Index Terms—Massively parallel processors, SPMD parallelism, ASCI program, STAP benchmark, phase-parallel model, latency and bandwidth, scalability analysis, supercomputer performance.

1 INTRODUCTION

The MPP performance is attributed to both machine architecture and program behavior. Resource scaling responds directly to projected advances in hardware, software, and system integration. To balance the scaling process, resource scaling must catch up with the scaling in problem size and workload. Scaling determines the smallest machine size or the minimum resources needed to meet the speed requirement of a given application. One can use scaling experiments to predict MPP performance, as well as to guide the scalable design of future Teraflops MPPs.

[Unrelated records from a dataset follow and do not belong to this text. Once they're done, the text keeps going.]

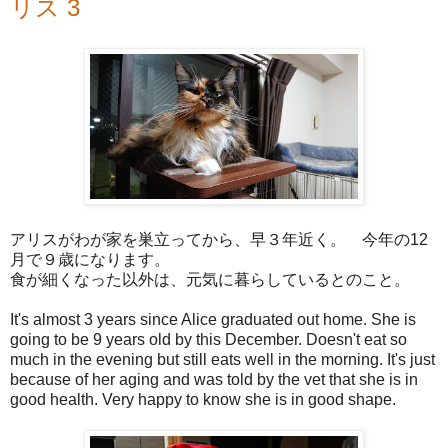
リス 3
アリスがわが家を巣立ってから、早３年近く。 今年の12
月で９歳になります。
食が細くなった以外は、元気に暮らしているとのこと。
It's almost 3 years since Alice graduated out home. She is
going to be 9 years old by this December. Doesn't eat so
much in the evening but still eats well in the morning. It's just
because of her aging and was told by the vet that she is in
good health. Very happy to know she is in good shape.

In Linpack [12], the memory bandwidth is more critical to achieving high performance. In the past, scalability studies were concentrated only in the scaling of problem size [13], [24], [31]. Our study considers the other side of the coin, namely resources scaling to match the scaled workload in future MPP applications. The scaling model is first calibrated with STAP benchmark results on three commercial MPPs. We then apply the model for resource scaling on three exploratory ASCI machines. Holt et al. [15] have suggested a controlled occupancy of shared resources, especially for low-latency communication. We will address the same issue through the balancing of growth rates on various resource subsystems in an MPP.

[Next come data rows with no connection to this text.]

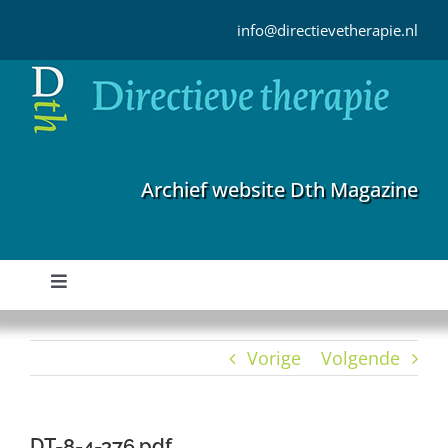
Ga
naar
info@directievetherapie.nl
inhoud
Archief website Dth Magazine
Toggle
Navigation
Home
Vorige
Volgende
Archief
DT-8-4-376.pdf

The development of MPP systems followed an evolutionary pattern. For example, the Cray T3E is upgraded from T3D using a streamlined memory technology plus E-Registers for remote memory access [28]. The SCI/Cray Origin 2000 [20], [27] has benefited from the prototype experiences of Stanford DASH multiprocessor project [21]. The demand for even higher performance has never ended. The SP2, Paragon, and T3D all use distributed memory architecture to enable the scalability [18]. Operational parameters of three commercial MPPs are summarized in Table I.

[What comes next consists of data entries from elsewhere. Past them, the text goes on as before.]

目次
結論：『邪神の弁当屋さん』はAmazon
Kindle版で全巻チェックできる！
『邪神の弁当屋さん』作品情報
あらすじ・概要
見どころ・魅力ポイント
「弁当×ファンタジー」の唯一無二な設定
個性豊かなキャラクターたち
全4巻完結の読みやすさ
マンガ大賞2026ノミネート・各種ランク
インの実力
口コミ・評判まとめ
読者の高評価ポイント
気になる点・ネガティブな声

We start with a benchmark performance evaluation of Cray T3D, IBM SP2, and Intel Paragon. Our experiments are based on the STAP (Space-Time Adaptive Processing) benchmark suite for radar signal processing [6]. STAP radar is used to identify real targets from decoys in a sophisticated air defense system. In a STAP application, a backend parallel computer is desired to process a huge volume of reflected radar signals in real time [11]. MPPs are designed to satisfy this computational need [18].

The STAP benchmark suite has become popular among real-time signal processing and radar array processing communities [5], [6], [11], [19]. This paper focuses on how to
map the partitioned STAP computations for scaled workload and resources. Previously, we reported the STAP performance on SP2 [19], the MPI performance [17], [36], and earlier STAP benchmark results on three commercial MPPs in [33], [35]. Some scalable STAP algorithms are given in [5], [6], [11].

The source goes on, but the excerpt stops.